MHPCC’s overarching objective is to contribute to social justice, participation and equality as well as to contribute in improving the conditions for exposed and vulnerable social groups. This implies that the program will view existing social structures and processes that entail social injustice, oppression, and abuse of authority critically.
The program aims to:
* give a wide set of skills within health promotion work, care and local community development.
* give knowledge of methods and tools for initiating and implementing social alteration and development processes in various contexts.
* give the practical competence to implement health promotive processes and to lead social alteration and development work in various local communities.
* promote skills crucial for leadership, planning and disciplinary development positions within the fields of resource mobilization and innovation.
* promote participation and successful cooperation in local settings.
* promote commitment, values and skills needed for individual assessments of the characteristics of successful local development work.

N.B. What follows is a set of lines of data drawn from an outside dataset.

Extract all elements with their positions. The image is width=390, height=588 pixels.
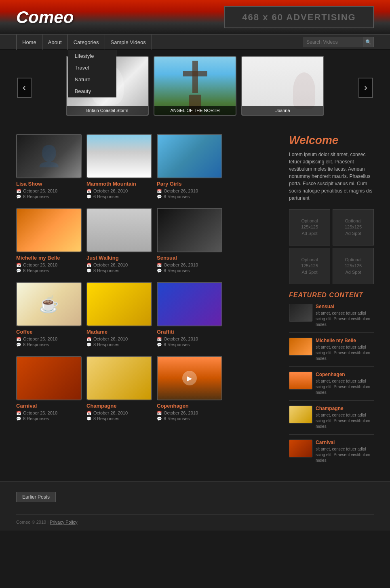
featured-desc-champagne: sit amet, consec tetuer adipi scing elit… xyxy=(316,412,374,429)
video-title-walking[interactable]: Just Walking xyxy=(86,255,152,261)
featured-name-carnival[interactable]: Carnival xyxy=(316,440,374,445)
video-row-1: Michelle my Belle 📅 October 26, 2010 💬 8… xyxy=(16,208,281,274)
video-responses-walking: 💬 8 Responses xyxy=(86,268,152,273)
video-responses-pary: 💬 8 Responses xyxy=(157,194,222,199)
dropdown-item-nature[interactable]: Nature xyxy=(68,74,116,85)
video-title-champagne[interactable]: Champagne xyxy=(86,403,152,409)
ad-spot-3[interactable]: Optional125x125Ad Spot xyxy=(333,248,374,284)
slide-caption-0: Britain Coastal Storm xyxy=(67,106,148,115)
video-item-walking: Just Walking 📅 October 26, 2010 💬 8 Resp… xyxy=(86,208,152,274)
video-thumb-carnival[interactable] xyxy=(16,356,82,400)
video-item-mammoth: Mammoth Mountain 📅 October 26, 2010 💬 6 … xyxy=(86,134,152,200)
featured-thumb-copenhagen[interactable] xyxy=(289,372,312,389)
comment-icon: 💬 xyxy=(16,269,21,273)
video-thumb-sensual[interactable] xyxy=(157,208,222,252)
video-thumb-lisa[interactable]: 👤 xyxy=(16,134,82,178)
featured-thumb-sensual[interactable] xyxy=(289,304,312,321)
logo[interactable]: Comeo xyxy=(16,8,74,27)
video-thumb-coffee[interactable]: ☕ xyxy=(16,282,82,326)
slider-next-button[interactable]: › xyxy=(358,78,373,98)
slider-prev-button[interactable]: ‹ xyxy=(17,78,32,98)
video-responses-carnival: 💬 8 Responses xyxy=(16,416,82,421)
video-responses-copenhagen: 💬 8 Responses xyxy=(157,416,222,421)
video-item-sensual: Sensual 📅 October 26, 2010 💬 8 Responses xyxy=(157,208,222,274)
video-item-michelle: Michelle my Belle 📅 October 26, 2010 💬 8… xyxy=(16,208,82,274)
featured-name-copenhagen[interactable]: Copenhagen xyxy=(316,372,374,377)
video-thumb-copenhagen[interactable]: ▶ xyxy=(157,356,222,400)
slide-caption-2: Joanna xyxy=(242,106,323,115)
slide-item-1[interactable]: ANGEL OF THE NORTH xyxy=(154,56,236,116)
video-item-carnival: Carnival 📅 October 26, 2010 💬 8 Response… xyxy=(16,356,82,422)
calendar-icon: 📅 xyxy=(157,263,162,267)
video-title-lisa[interactable]: Lisa Show xyxy=(16,181,82,187)
video-responses-champagne: 💬 8 Responses xyxy=(86,416,152,421)
video-title-coffee[interactable]: Coffee xyxy=(16,329,82,335)
ad-banner: 468 x 60 ADVERTISING xyxy=(224,6,374,28)
welcome-text: Lorem ipsum dolor sit amet, consec tetue… xyxy=(289,151,374,202)
video-item-madame: Madame 📅 October 26, 2010 💬 8 Responses xyxy=(86,282,152,348)
videos-grid: 👤 Lisa Show 📅 October 26, 2010 💬 8 Respo… xyxy=(16,134,281,473)
video-thumb-walking[interactable] xyxy=(86,208,152,252)
comment-icon: 💬 xyxy=(16,417,21,421)
search-button[interactable]: 🔍 xyxy=(363,37,374,47)
earlier-posts-button[interactable]: Earlier Posts xyxy=(16,492,56,502)
footer-bar: Earlier Posts Comeo © 2010 | Privacy Pol… xyxy=(0,481,390,531)
slide-item-2[interactable]: Joanna xyxy=(241,56,324,116)
featured-name-michelle[interactable]: Michelle my Belle xyxy=(316,338,374,343)
video-row-2: ☕ Coffee 📅 October 26, 2010 💬 8 Response… xyxy=(16,282,281,348)
video-responses-coffee: 💬 8 Responses xyxy=(16,342,82,347)
dropdown-item-travel[interactable]: Travel xyxy=(68,62,116,74)
calendar-icon: 📅 xyxy=(157,337,162,341)
video-date-lisa: 📅 October 26, 2010 xyxy=(16,188,82,193)
video-item-coffee: ☕ Coffee 📅 October 26, 2010 💬 8 Response… xyxy=(16,282,82,348)
featured-thumb-michelle[interactable] xyxy=(289,338,312,355)
nav-item-home[interactable]: Home xyxy=(16,34,42,50)
ad-spot-2[interactable]: Optional125x125Ad Spot xyxy=(289,248,330,284)
video-date-carnival: 📅 October 26, 2010 xyxy=(16,410,82,415)
video-thumb-madame[interactable] xyxy=(86,282,152,326)
video-title-mammoth[interactable]: Mammoth Mountain xyxy=(86,181,152,187)
nav-item-sample-videos[interactable]: Sample Videos xyxy=(105,34,152,50)
nav-menu: Home About Categories Lifestyle Travel N… xyxy=(16,34,152,50)
video-thumb-graffiti[interactable] xyxy=(157,282,222,326)
video-item-pary: Pary Girls 📅 October 26, 2010 💬 8 Respon… xyxy=(157,134,222,200)
calendar-icon: 📅 xyxy=(86,189,91,193)
navigation: Home About Categories Lifestyle Travel N… xyxy=(0,34,390,50)
featured-item-michelle: Michelle my Belle sit amet, consec tetue… xyxy=(289,338,374,367)
nav-item-about[interactable]: About xyxy=(42,34,68,50)
video-title-sensual[interactable]: Sensual xyxy=(157,255,222,261)
ad-spot-0[interactable]: Optional125x125Ad Spot xyxy=(289,209,330,245)
video-title-pary[interactable]: Pary Girls xyxy=(157,181,222,187)
video-responses-mammoth: 💬 6 Responses xyxy=(86,194,152,199)
ad-spots-grid: Optional125x125Ad Spot Optional125x125Ad… xyxy=(289,209,374,284)
ad-spot-1[interactable]: Optional125x125Ad Spot xyxy=(333,209,374,245)
video-title-carnival[interactable]: Carnival xyxy=(16,403,82,409)
featured-desc-carnival: sit amet, consec tetuer adipi scing elit… xyxy=(316,446,374,463)
featured-name-champagne[interactable]: Champagne xyxy=(316,406,374,411)
featured-title: FEATURED CONTENT xyxy=(289,292,374,299)
video-date-copenhagen: 📅 October 26, 2010 xyxy=(157,410,222,415)
calendar-icon: 📅 xyxy=(86,337,91,341)
video-thumb-mammoth[interactable] xyxy=(86,134,152,178)
video-thumb-pary[interactable] xyxy=(157,134,222,178)
featured-name-sensual[interactable]: Sensual xyxy=(316,304,374,309)
dropdown-item-beauty[interactable]: Beauty xyxy=(68,85,116,97)
nav-item-categories[interactable]: Categories Lifestyle Travel Nature Beaut… xyxy=(68,34,105,50)
main-content: 👤 Lisa Show 📅 October 26, 2010 💬 8 Respo… xyxy=(0,126,390,481)
video-title-copenhagen[interactable]: Copenhagen xyxy=(157,403,222,409)
video-title-michelle[interactable]: Michelle my Belle xyxy=(16,255,82,261)
privacy-policy-link[interactable]: Privacy Policy xyxy=(50,520,77,525)
video-title-madame[interactable]: Madame xyxy=(86,329,152,335)
search-input[interactable] xyxy=(303,37,363,47)
categories-dropdown: Lifestyle Travel Nature Beauty xyxy=(68,50,116,97)
video-thumb-champagne[interactable] xyxy=(86,356,152,400)
video-date-michelle: 📅 October 26, 2010 xyxy=(16,262,82,267)
video-thumb-michelle[interactable] xyxy=(16,208,82,252)
featured-thumb-carnival[interactable] xyxy=(289,440,312,457)
comment-icon: 💬 xyxy=(157,343,162,347)
featured-item-carnival: Carnival sit amet, consec tetuer adipi s… xyxy=(289,440,374,468)
video-date-walking: 📅 October 26, 2010 xyxy=(86,262,152,267)
video-title-graffiti[interactable]: Graffiti xyxy=(157,329,222,335)
featured-thumb-champagne[interactable] xyxy=(289,406,312,423)
dropdown-item-lifestyle[interactable]: Lifestyle xyxy=(68,50,116,62)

MHPCC will credit 120 ECTS credits. The program is organized as a course based (seven courses) part-time study over four years. This program is classified as a master’s degree according to section 5 in the national regulation’s framwork for master degrees (“Forskrift om krav til Mastergrad”). It is organized as a experience based master’s degree due to the need for and emphasis put on the students’ prior professional experience as a substantial contribution to the skills and knowledge gained through the course of the program. By individual agreement students may complete the program before the scheduled four years.
Expected learning outcomes
The National Quality Assurance Framework of Higher Education was established by the Ministry of Education and Research in 2009. The framework consists of the categories knowledge, skills and general knowledge. The framework is furthermore divided into three cycles in which the master’s degree level is located within the second cycle. Having completed MHPCC the student will have achieved:
- Basic knowledge of how international and national contexts influence local communities and of the global health challenges facing the world today.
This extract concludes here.